In recent years, some other GCN-based methods have been proposed [33,34,35]. Zhou et al. [33] adopted a contrastive learning strategy to enhance the discriminative ability of skeleton representation through feature refinement modules, and dynamically calibrated the feature space using multi-level contrastive loss, effectively distinguishing similar actions (such as “writing” and “typing”). In addition, the BlockGCN proposed by Zhou et al. [34] optimizes the graph structure through a topological encoding scheme, maintains bone connectivity information through persistent homology analysis, and introduces an efficient BlockGC mechanism to improve recognition performance while reducing parameters by more than 40%. The lightweight multi-scale spatiotemporal graph convolutional network (LMSTGCN) proposed by Zheng et al. [35] captures the distance dependence between joints through multi-scale spatiotemporal graph convolution (LMSGCN), and enhances temporal feature expression by combining the extended convolution time modeling (LM TCN). At the same time, the spatiotemporal position attention (STLAtt) mechanism is introduced to focus on keyframes and joints, achieving efficient and accurate action recognition on multiple datasets.

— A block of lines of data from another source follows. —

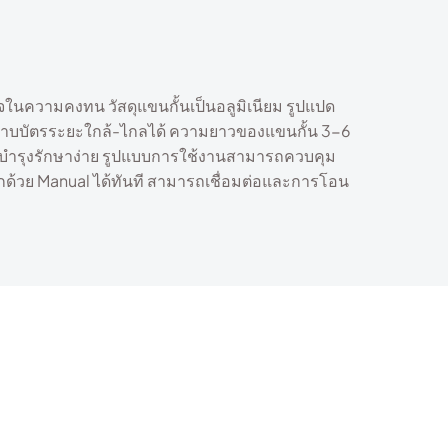
ใจในความคงทน วัสดุแขนกั้นเป็นอลูมิเนียม รูปแปด
องทาบบัตรระยะใกล้-ไกลได้ ความยาวของแขนกั้น 3-6
นการบำรุงรักษาง่าย รูปแบบการใช้งานสามารถควบคุม
อกด้วย Manual ได้ทันที สามารถเชื่อมต่อและการโอน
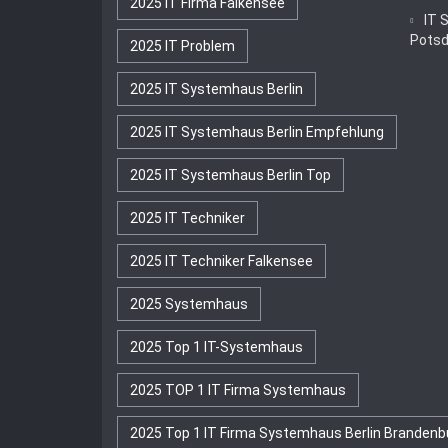
2025 IT Firma Falkensee
IT 
Pots
2025 IT Problem
2025 IT Systemhaus Berlin
2025 IT Systemhaus Berlin Empfehlung
2025 IT Systemhaus Berlin Top
2025 IT Techniker
2025 IT Techniker Falkensee
2025 Systemhaus
2025 Top 1 IT-Systemhaus
2025 TOP 1 IT Firma Systemhaus
2025 Top 1 IT Firma Systemhaus Berlin Brandenb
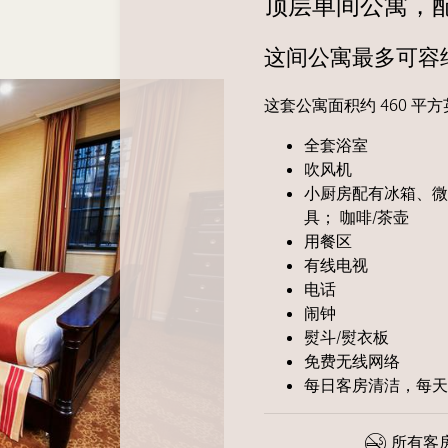
顶层单间公寓，配
这间公寓最多可容纳
这套公寓面积约 460 平
全套浴室
吹风机
小厨房配有冰箱、微
具； 咖啡/茶壶
用餐区
有线电视
电话
闹钟
熨斗/熨衣板
免费无线网络
每日客房清洁，每
所有客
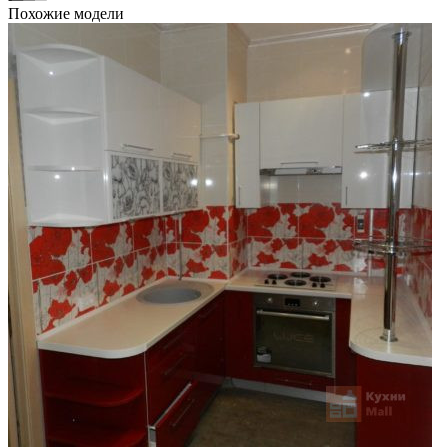
Похожие модели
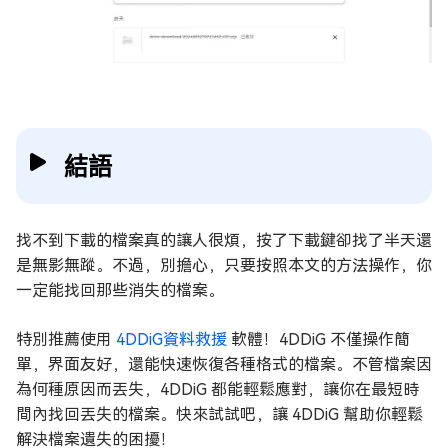
結語
找不到下載的檔案真的讓人很煩，按了下載鍵卻找了半天還
是無影無蹤。不過，別擔心，只要按照本文的方法操作，你
一定能找回那些消失的檔案。
特別推薦使用
4DDiG資料救援
軟體！4DDiG 不僅操作簡
單，界面友好，還能快速恢復各種格式的檔案。不管檔案因
為何種原因而丟失，4DDiG 都能輕鬆應對，讓你在最短時
間內找回丟失的檔案。快來試試吧，讓 4DDiG 幫助你輕鬆
解決檔案遺失的困擾！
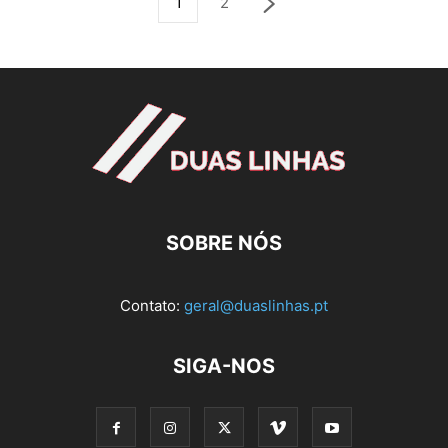
1
2
SOBRE NÓS
Contato:
geral@duaslinhas.pt
SIGA-NOS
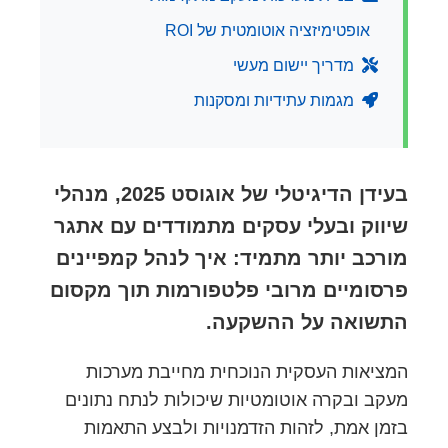
אופטימיזציה אוטומטית של ROI
מדריך יישום מעשי
מגמות עתידיות ומסקנות
בעידן הדיגיטלי של אוגוסט 2025, מנהלי
שיווק ובעלי עסקים מתמודדים עם אתגר
מורכב יותר מתמיד: איך לנהל קמפיינים
פרסומיים מרובי פלטפורמות תוך מקסום
התשואה על ההשקעה.
המציאות העסקית הנוכחית מחייבת מערכות
מעקב ובקרה אוטומטיות שיכולות לנתח נתונים
בזמן אמת, לזהות הזדמנויות ולבצע התאמות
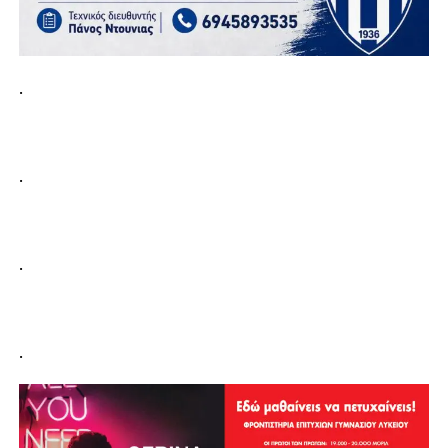
.
.
.
.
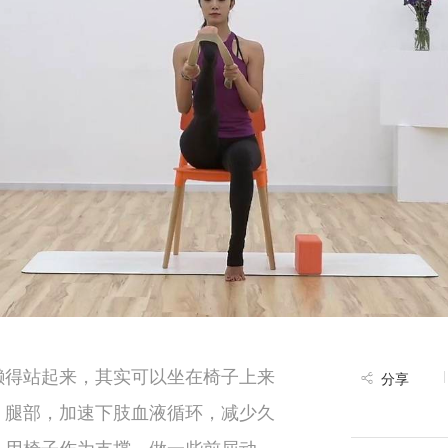
懒得站起来，其实可以坐在椅子上来
分享
，腿部，加速下肢血液循环，减少久
。用椅子作为支撑，做一些前屈动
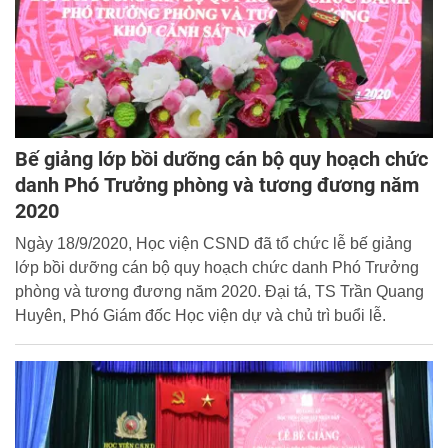
Bế giảng lớp bồi dưỡng cán bộ quy hoạch chức
danh Phó Trưởng phòng và tương đương năm
2020
Ngày 18/9/2020, Học viện CSND đã tổ chức lễ bế giảng
lớp bồi dưỡng cán bộ quy hoạch chức danh Phó Trưởng
phòng và tương đương năm 2020. Đại tá, TS Trần Quang
Huyên, Phó Giám đốc Học viện dự và chủ trì buổi lễ.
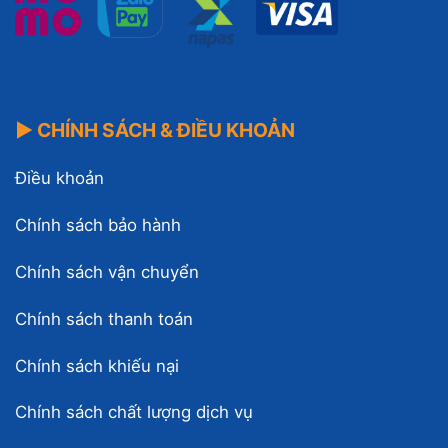
▶ CHÍNH SÁCH & ĐIỀU KHOẢN
Điều khoản
Chính sách bảo hành
Chính sách vận chuyển
Chính sách thanh toán
Chính sách khiếu nại
Chính sách chất lượng dịch vụ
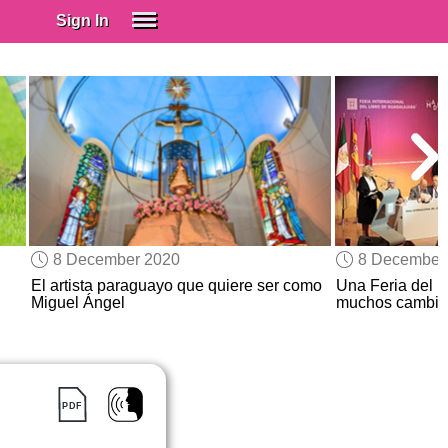
Sign In
SIGN IN
Spanish (Spain)
Spanish (Latino)
SUBSCRIBE
EDUCATIONAL LICENSES
GIFT CARDS
8 December 2020
8 December
OTHER LANGUAGES
El artista paraguayo que quiere ser como
Una Feria del L
Miguel Ángel
muchos cambio
ABOUT US
ADJUST COLORS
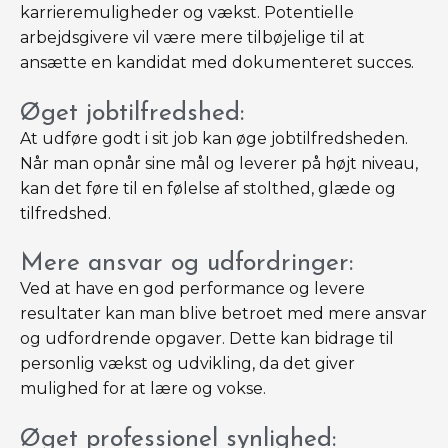
karrieremuligheder og vækst. Potentielle
arbejdsgivere vil være mere tilbøjelige til at
ansætte en kandidat med dokumenteret succes.
Øget jobtilfredshed:
At udføre godt i sit job kan øge jobtilfredsheden.
Når man opnår sine mål og leverer på højt niveau,
kan det føre til en følelse af stolthed, glæde og
tilfredshed.
Mere ansvar og udfordringer:
Ved at have en god performance og levere
resultater kan man blive betroet med mere ansvar
og udfordrende opgaver. Dette kan bidrage til
personlig vækst og udvikling, da det giver
mulighed for at lære og vokse.
Øget professionel synlighed:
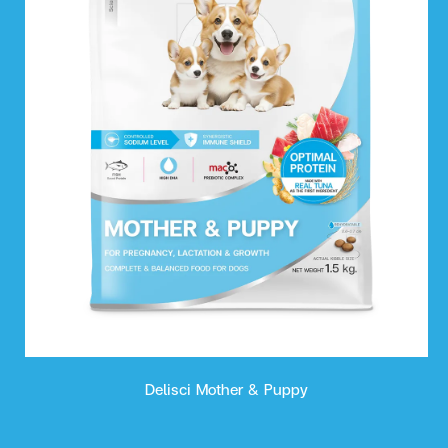
Delisci Mother & Puppy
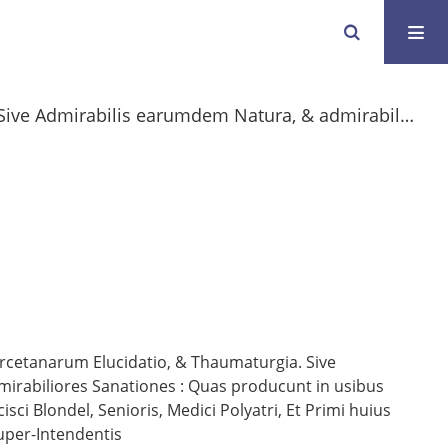
Thermarum Aquisgranensium, Et Porcetanarum Elucidatio, & Thaumaturgia. Sive Admirabilis earumdem Natura, & admirabiliores Sanationes
cetanarum Elucidatio, & Thaumaturgia. Sive
irabiliores Sanationes
:
Quas producunt in usibus
sci Blondel, Senioris, Medici Polyatri, Et Primi huius
uper-Intendentis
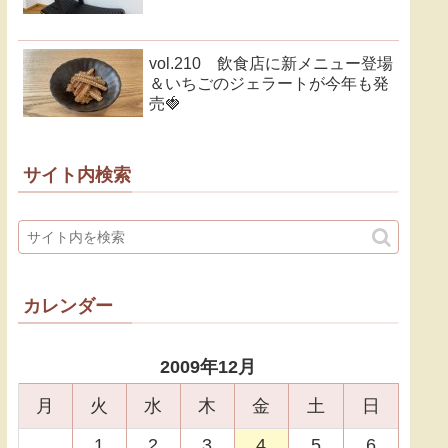
vol.210 飲食店に新メニュー登場
＆いちごのジェラートが今年も発
売🍓
サイト内検索
カレンダー
2009年12月
月
火
水
木
金
土
日
1
2
3
4
5
6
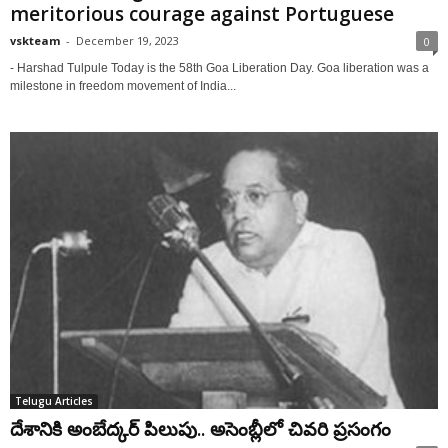
meritorious courage against Portuguese
vskteam
-
December 19, 2023
0
- Harshad Tulpule Today is the 58th Goa Liberation Day. Goa liberation was a
milestone in freedom movement of India...
Telugu Articles
దేశానికి అంబేద్కర్ పిలుపు.. అసెంబ్లీలో చివరి ప్రసంగం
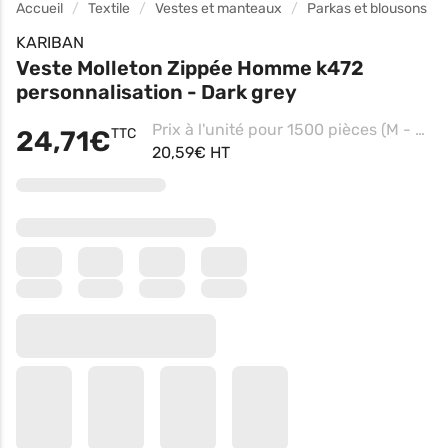
Accueil
Textile
Vestes et manteaux
Parkas et blousons
KARIBAN
Veste Molleton Zippée Homme k472
personnalisation - Dark grey
Prix à l'unité pour 1500 pièces (M - Black, Impression coeur)
24,71€
TTC
20,59€ HT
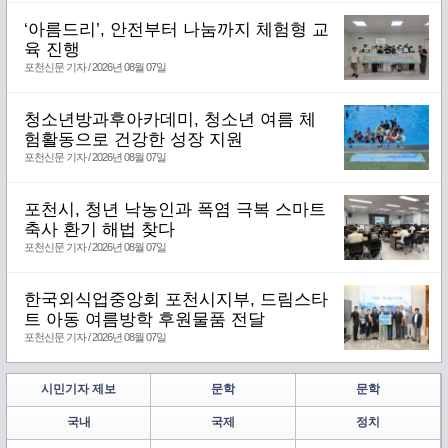
‘아름드리’, 안전부터 나눔까지 체험형 교
육 진행
포천신문 기자 / 2026년 08월 07일
청소년방과후아카데미, 청소년 여름 체
험활동으로 건강한 성장 지원
포천신문 기자 / 2026년 08월 07일
포천시, 청년 낙농인과 폭염 극복 스마트
축사 환기 해법 찾다
포천신문 기자 / 2026년 08월 07일
한국외식업중앙회 포천시지부, 드림스타
트 아동 여름방학 후원물품 전달
포천신문 기자 / 2026년 08월 07일
시민기자 제보
문학
문학
국내
국제
정치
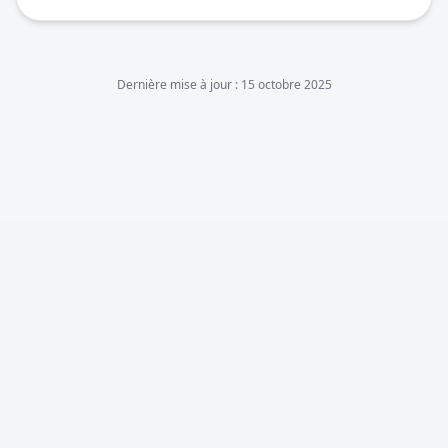
Dernière mise à jour :
15 octobre 2025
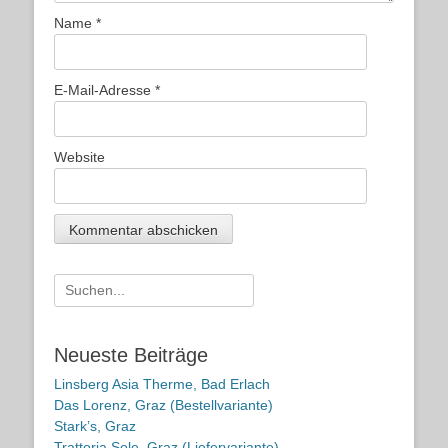
Name
*
E-Mail-Adresse
*
Website
Suche
nach:
Neueste Beiträge
Linsberg Asia Therme, Bad Erlach
Das Lorenz, Graz (Bestellvariante)
Stark’s, Graz
Trattoria Sole, Graz (Liefervariante)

While significant progress has been achieved in explicitly exploring semantic information in domains like machine translation [36] and image recognition [37], the same level of attention has not been given to semantic information in skeleton-based action recognition. Semantic details such as joint types and frame indices are often overlooked, despite their critical relevance to behavior recognition. Zhang et al. proposed a method to integrate advanced semantic information about joints into the network, thereby enhancing its feature representation capability and preserving essential information about the spatiotemporal structure of the body [38].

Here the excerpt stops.